# What the heck is it?



## Oldguy1 (Oct 16, 2007)

:Hi everyone!This is my first post.I fish mainly from bellair to pike island.Last sun.my buddy and i were jigging with minnows our main MOF.(mode of fishing)
I snagged a small fish the likes of which i have never seen before.I will do my best to describe it maybe someone out there will know what it is.It was approximately 3.5 to 4 inches long from the eyeball back it had the body of a pike or musky, long and skinny.but it did not have a predator mouth it had more of a bottom feeder mouth that is to say its mouth was more under its snout it was not a sucker mouth like a carp or sheephead.Its markings were really striking,it was mainly silver with very pronouced vertical stripes or bars the entire length of its body, some of the stripes were broken into two stripes
like a lightning bolt.It was a neat looking fish.We were low on bait so i used it for such,and caught a channel cat on the first cast.I tried to find stuff on the net with no luck,I found one site that had stream fish of ohio,nothing 
even close.Anyone out there know what it could be?Thanks for your time!


----------



## fshnfreak (Feb 24, 2007)

maybe a log perch darter


----------



## Wannabitawerm (Apr 13, 2004)

It's great channel cat bait is what it is!!

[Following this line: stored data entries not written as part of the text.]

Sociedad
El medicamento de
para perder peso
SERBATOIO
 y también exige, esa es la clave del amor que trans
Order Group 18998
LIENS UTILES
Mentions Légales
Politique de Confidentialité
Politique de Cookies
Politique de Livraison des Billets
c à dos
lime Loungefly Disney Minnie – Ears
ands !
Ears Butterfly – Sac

Seriously, does sound like some species of darter. I've never seen one that big, but there's a lot of things I haven't seen yet.


----------



## bkr43050 (Apr 5, 2004)

It does sound like a logperch darter. I have seen them in the size you mentioned as well. Here is a picture in case you have not seen this one.

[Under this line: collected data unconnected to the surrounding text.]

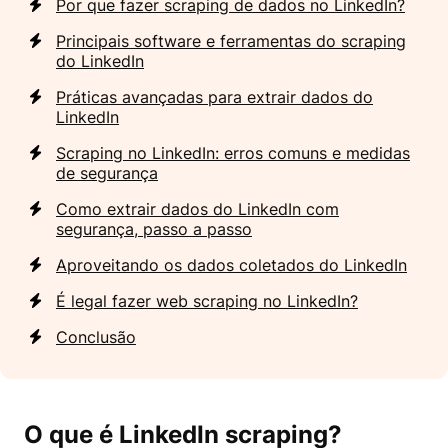
Por que fazer scraping de dados no LinkedIn?
Principais software e ferramentas do scraping
do LinkedIn
Práticas avançadas para extrair dados do
LinkedIn
Scraping no LinkedIn: erros comuns e medidas
de segurança
Como extrair dados do LinkedIn com
segurança, passo a passo
Aproveitando os dados coletados do LinkedIn
É legal fazer web scraping no LinkedIn?
Conclusão
O que é LinkedIn scraping?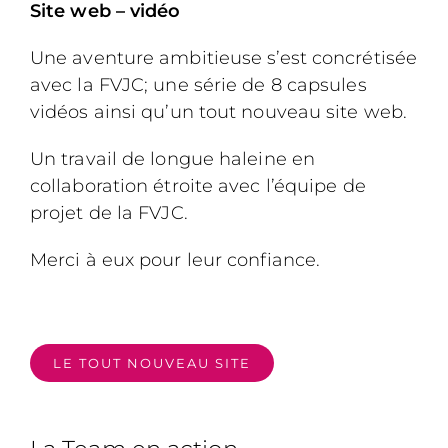
Site web – vidéo
Une aventure ambitieuse s’est concrétisée
avec la FVJC; une série de 8 capsules
vidéos ainsi qu’un tout nouveau site web.
Un travail de longue haleine en
collaboration étroite avec l’équipe de
projet de la FVJC.
Merci à eux pour leur confiance.
LE TOUT NOUVEAU SITE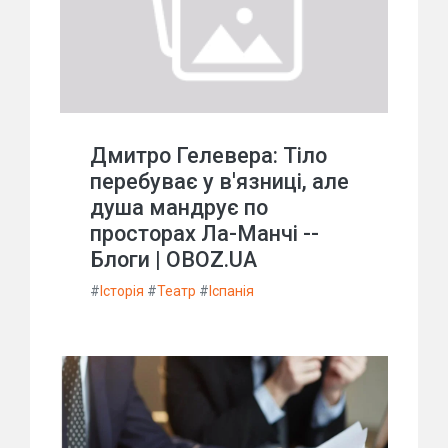
Дмитро Гелевера: Тіло
перебуває у в'язниці, але
душа мандрує по
просторах Ла-Манчі --
Блоги | OBOZ.UA
#
Історія
#
Театр
#
Іспанія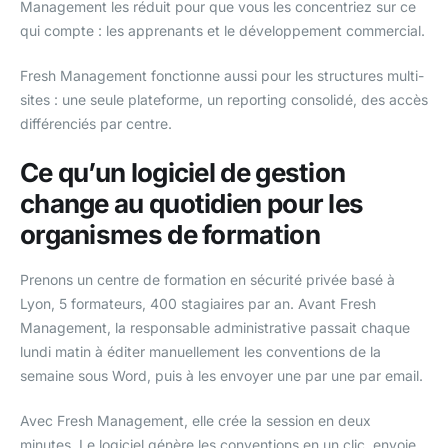
Management les réduit pour que vous les concentriez sur ce
qui compte : les apprenants et le développement commercial.
Fresh Management fonctionne aussi pour les structures multi-
sites : une seule plateforme, un reporting consolidé, des accès
différenciés par centre.
Ce qu’un logiciel de gestion
change au quotidien pour les
organismes de formation
Prenons un centre de formation en sécurité privée basé à
Lyon, 5 formateurs, 400 stagiaires par an. Avant Fresh
Management, la responsable administrative passait chaque
lundi matin à éditer manuellement les conventions de la
semaine sous Word, puis à les envoyer une par une par email.
Avec Fresh Management, elle crée la session en deux
minutes. Le logiciel génère les conventions en un clic, envoie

Also, here is the link to the Fish ID page for the ODNR site.


----------



## Fishman (Apr 5, 2004)

That's what it sounded like to me as well.


----------



## riverKing (Jan 26, 2007)

logperch are all over that river, watch using darters for bait though, there are alot of very endangered darters!


----------



## Oldguy1 (Oct 16, 2007)

Thanks guys,
I guess it must be a log perch darter,wish the picture had a little more contrast my eyes arnt what they used to be! Im going to start taking a camera like I should have been all along!Thanks again!


----------



## Snyd (May 5, 2004)

OldGuy1 - Yes it is a log perch - I was down in the Racine Pool last weekend and a few of these were caught.


----------



## Oldguy1 (Oct 16, 2007)

hey snyd,
you say a few were caught?how big were they?the one i caught i snagged. like i said ,it was only 3.5 to 4 inches ,its mouth was so small i doubt it could have been caught on a hook.anyone know how big a log perch darter gets?


----------



## CoolWater (Apr 11, 2004)

According to the ODNR they range generally from 2.8 to 6 inches with the record speciman being 7.1 inches. I've caught them on the fly rod in the Mohican River on several occasions.


----------



## Snyd (May 5, 2004)

Oldguy1 - The one we caught a few weekends ago was about the same size - I would say it was about 5 inches. It was caught on a silver Buddy.

I believe the other one that was caught by one of the other guys in a different boat was about the same size.


----------